YTL Corp’s comeback got stronger with a 2nd consecutive quarter of outperformance. The group reported 3QFY23 net profit of RM414m, bringing 9MFY23 earnings to RM548m. This accounted for 220%/248% of our/consensus’ full-year estimates. Topline grew +19%yoy driven by growth across most business segments.
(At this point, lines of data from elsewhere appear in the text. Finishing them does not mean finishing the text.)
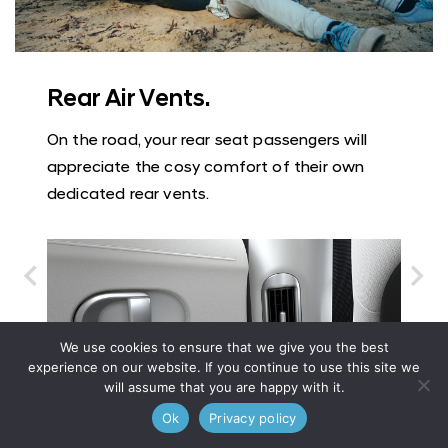
Rear Air Vents.
On the road, your rear seat passengers will
appreciate the cosy comfort of their own
dedicated rear vents.
We use cookies to ensure that we give you the best
experience on our website. If you continue to use this site we
will assume that you are happy with it.
Ok
Privacy policy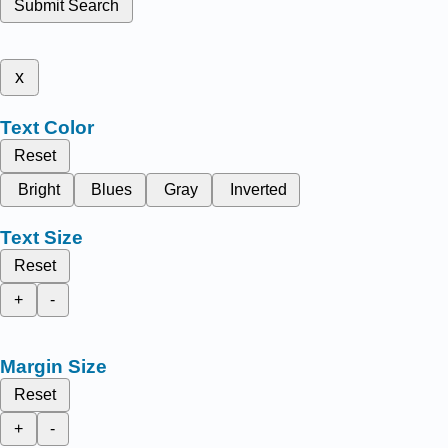
Submit Search
x
Text Color
Reset
Bright
Blues
Gray
Inverted
Text Size
Reset
+
-
Margin Size
Reset
+
-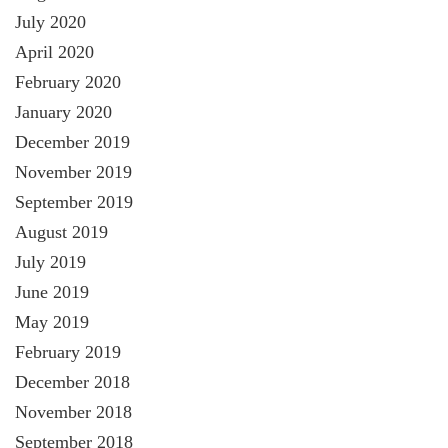
July 2020
April 2020
February 2020
January 2020
December 2019
November 2019
September 2019
August 2019
July 2019
June 2019
May 2019
February 2019
December 2018
November 2018
September 2018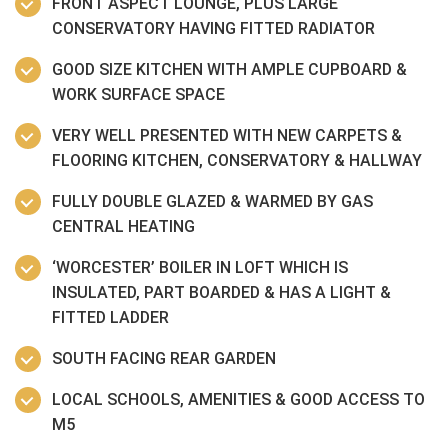
FRONT ASPECT LOUNGE, PLUS LARGE
CONSERVATORY HAVING FITTED RADIATOR
GOOD SIZE KITCHEN WITH AMPLE CUPBOARD &
WORK SURFACE SPACE
VERY WELL PRESENTED WITH NEW CARPETS &
FLOORING KITCHEN, CONSERVATORY & HALLWAY
FULLY DOUBLE GLAZED & WARMED BY GAS
CENTRAL HEATING
‘WORCESTER’ BOILER IN LOFT WHICH IS
INSULATED, PART BOARDED & HAS A LIGHT &
FITTED LADDER
SOUTH FACING REAR GARDEN
LOCAL SCHOOLS, AMENITIES & GOOD ACCESS TO
M5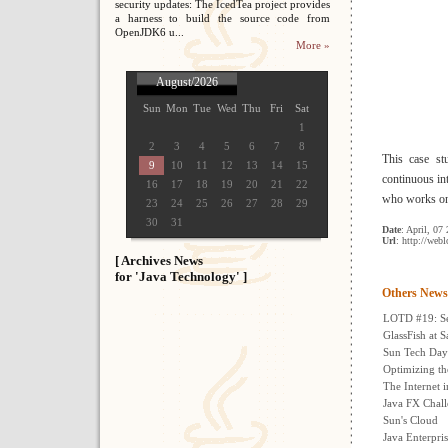
security updates: The IcedTea project provides
a harness to build the source code from
OpenJDK6 u...
More »
August/2026
Sun
Mon
Tue
Wed
Thu
Fri
Sat
1
2
3
4
5
6
7
8
This case st
9
10
11
12
13
14
15
continuous in
16
17
18
19
20
21
22
who works on 
23
24
25
26
27
28
29
30
31
Date
: April, 07
Url
: http://web
[ Archives News
for 'Java Technology' ]
Others News
LOTD #19: Sec
GlassFish at 
Sun Tech Days
Optimizing t
The Internet 
Java FX Chal
Sun's Cloud
Java Enterpris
Coupled with strong core margin uplift, bottomline turned around from a core net loss of -RM123m in 3QFY22 to a net profit of RM414m in 3QFY23. Utilities division earnings (+391%yoy) were the core driver of the 3QFY23 growth as Seraya is benefitting from higher prices in the Singapore electricity market. Given a tighter market from minimal new capacity and sustained strong demand, Singapore’s reserve margins are expected to gap down to a range of 29%-34% in CY23 from 46%-53% in CY22, based on the EMA’s projection. This level of reserve margin is expected to sustain until CY25, at least, suggesting Seraya’s strong earnings could be sustained in the near to mid-term. Seraya was also boosted by a contribution from Tuaspring from June 2022, which effectively increased its capacity by an estimated 16%. Wessex Water remained in the red in 3QFY23 given inflationary cost pressure, but an average 9% tariff hike from 1st April 2023 is expected to lift it back into the black.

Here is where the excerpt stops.